• [What is expected] Print all of the data exactly.
Segment Start: Exercise input
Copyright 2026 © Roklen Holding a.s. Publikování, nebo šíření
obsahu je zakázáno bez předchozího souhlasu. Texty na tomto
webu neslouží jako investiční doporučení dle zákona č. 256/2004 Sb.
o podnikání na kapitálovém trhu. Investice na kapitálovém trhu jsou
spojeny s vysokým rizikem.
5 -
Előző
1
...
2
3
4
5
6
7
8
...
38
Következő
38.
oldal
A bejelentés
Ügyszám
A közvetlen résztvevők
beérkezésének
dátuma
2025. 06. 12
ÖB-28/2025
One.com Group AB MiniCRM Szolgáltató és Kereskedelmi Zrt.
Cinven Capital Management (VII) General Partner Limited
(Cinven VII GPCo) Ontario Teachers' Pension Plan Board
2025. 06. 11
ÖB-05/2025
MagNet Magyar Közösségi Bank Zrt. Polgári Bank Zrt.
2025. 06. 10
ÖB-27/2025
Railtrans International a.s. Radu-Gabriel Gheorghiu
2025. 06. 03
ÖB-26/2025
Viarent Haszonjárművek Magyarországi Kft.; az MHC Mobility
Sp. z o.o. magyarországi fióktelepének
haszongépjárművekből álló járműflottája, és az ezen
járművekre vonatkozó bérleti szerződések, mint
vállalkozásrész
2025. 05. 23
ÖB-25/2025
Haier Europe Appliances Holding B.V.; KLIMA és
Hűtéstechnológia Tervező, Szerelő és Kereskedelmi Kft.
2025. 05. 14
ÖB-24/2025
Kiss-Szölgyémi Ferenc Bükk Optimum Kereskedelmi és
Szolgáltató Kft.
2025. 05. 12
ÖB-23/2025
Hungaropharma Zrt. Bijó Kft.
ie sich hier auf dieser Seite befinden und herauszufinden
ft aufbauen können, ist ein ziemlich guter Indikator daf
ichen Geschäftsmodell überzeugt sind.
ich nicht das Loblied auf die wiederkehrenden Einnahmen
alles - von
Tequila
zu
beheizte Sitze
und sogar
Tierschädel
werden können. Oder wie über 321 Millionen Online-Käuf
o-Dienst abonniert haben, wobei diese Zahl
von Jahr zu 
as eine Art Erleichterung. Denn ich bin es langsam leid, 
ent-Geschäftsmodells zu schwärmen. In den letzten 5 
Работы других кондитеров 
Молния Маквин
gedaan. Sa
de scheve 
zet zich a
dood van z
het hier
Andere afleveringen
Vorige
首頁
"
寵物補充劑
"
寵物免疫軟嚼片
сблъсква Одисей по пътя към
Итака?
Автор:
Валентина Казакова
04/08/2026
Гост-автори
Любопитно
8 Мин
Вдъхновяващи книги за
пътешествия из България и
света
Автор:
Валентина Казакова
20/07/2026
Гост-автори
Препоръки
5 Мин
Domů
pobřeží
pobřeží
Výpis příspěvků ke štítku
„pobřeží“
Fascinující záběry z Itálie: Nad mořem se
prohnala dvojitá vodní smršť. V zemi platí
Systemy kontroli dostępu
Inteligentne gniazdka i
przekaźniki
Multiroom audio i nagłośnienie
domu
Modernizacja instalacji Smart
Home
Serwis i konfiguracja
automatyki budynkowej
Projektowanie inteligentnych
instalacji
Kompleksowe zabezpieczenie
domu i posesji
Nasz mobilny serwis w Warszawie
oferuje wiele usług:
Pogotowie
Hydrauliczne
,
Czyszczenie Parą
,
Segment End: Exercise input
• [Answer to this task]
Copyright 2026 © Roklen Holding a.s. Publikování, nebo šíření
obsahu je zakázáno bez předchozího souhlasu. Texty na tomto
webu neslouží jako investiční doporučení dle zákona č. 256/2004 Sb.
o podnikání na kapitálovém trhu. Investice na kapitálovém trhu jsou
spojeny s vysokým rizikem.
5 -
Előző
1
...
2
3
4
5
6
7
8
...
38
Következő
38.
oldal
A bejelentés
Ügyszám
A közvetlen résztvevők
beérkezésének
dátuma
2025. 06. 12
ÖB-28/2025
One.com Group AB MiniCRM Szolgáltató és Kereskedelmi Zrt.
Cinven Capital Management (VII) General Partner Limited
(Cinven VII GPCo) Ontario Teachers' Pension Plan Board
2025. 06. 11
ÖB-05/2025
MagNet Magyar Közösségi Bank Zrt. Polgári Bank Zrt.
2025. 06. 10
ÖB-27/2025
Railtrans International a.s. Radu-Gabriel Gheorghiu
2025. 06. 03
ÖB-26/2025
Viarent Haszonjárművek Magyarországi Kft.; az MHC Mobility
Sp. z o.o. magyarországi fióktelepének
haszongépjárművekből álló járműflottája, és az ezen
járművekre vonatkozó bérleti szerződések, mint
vállalkozásrész
2025. 05. 23
ÖB-25/2025
Haier Europe Appliances Holding B.V.; KLIMA és
Hűtéstechnológia Tervező, Szerelő és Kereskedelmi Kft.
2025. 05. 14
ÖB-24/2025
Kiss-Szölgyémi Ferenc Bükk Optimum Kereskedelmi és
Szolgáltató Kft.
2025. 05. 12
ÖB-23/2025
Hungaropharma Zrt. Bijó Kft.
ie sich hier auf dieser Seite befinden und herauszufinden
ft aufbauen können, ist ein ziemlich guter Indikator daf
ichen Geschäftsmodell überzeugt sind.
ich nicht das Loblied auf die wiederkehrenden Einnahmen
alles - von
Tequila
zu
beheizte Sitze
und sogar
Tierschädel
werden können. Oder wie über 321 Millionen Online-Käuf
o-Dienst abonniert haben, wobei diese Zahl
von Jahr zu 
as eine Art Erleichterung. Denn ich bin es langsam leid, 
ent-Geschäftsmodells zu schwärmen. In den letzten 5 
Работы других кондитеров 
Молния Маквин
gedaan. Sa
de scheve 
zet zich a
dood van z
het hier
Andere afleveringen
Vorige
首頁
"
寵物補充劑
"
寵物免疫軟嚼片
сблъсква Одисей по пътя към
Итака?
Автор:
Валентина Казакова
04/08/2026
Гост-автори
Любопитно
8 Мин
Вдъхновяващи книги за
пътешествия из България и
света
Автор:
Валентина Казакова
20/07/2026
Гост-автори
Препоръки
5 Мин
Domů
pobřeží
pobřeží
Výpis příspěvků ke štítku
„pobřeží“
Fascinující záběry z Itálie: Nad mořem se
prohnala dvojitá vodní smršť. V zemi platí
Systemy kontroli dostępu
Inteligentne gniazdka i
przekaźniki
Multiroom audio i nagłośnienie
domu
Modernizacja instalacji Smart
Home
Serwis i konfiguracja
automatyki budynkowej
Projektowanie inteligentnych
instalacji
Kompleksowe zabezpieczenie
domu i posesji
Nasz mobilny serwis w Warszawie
oferuje wiele usług:
Pogotowie
Hydrauliczne
,
Czyszczenie Parą
,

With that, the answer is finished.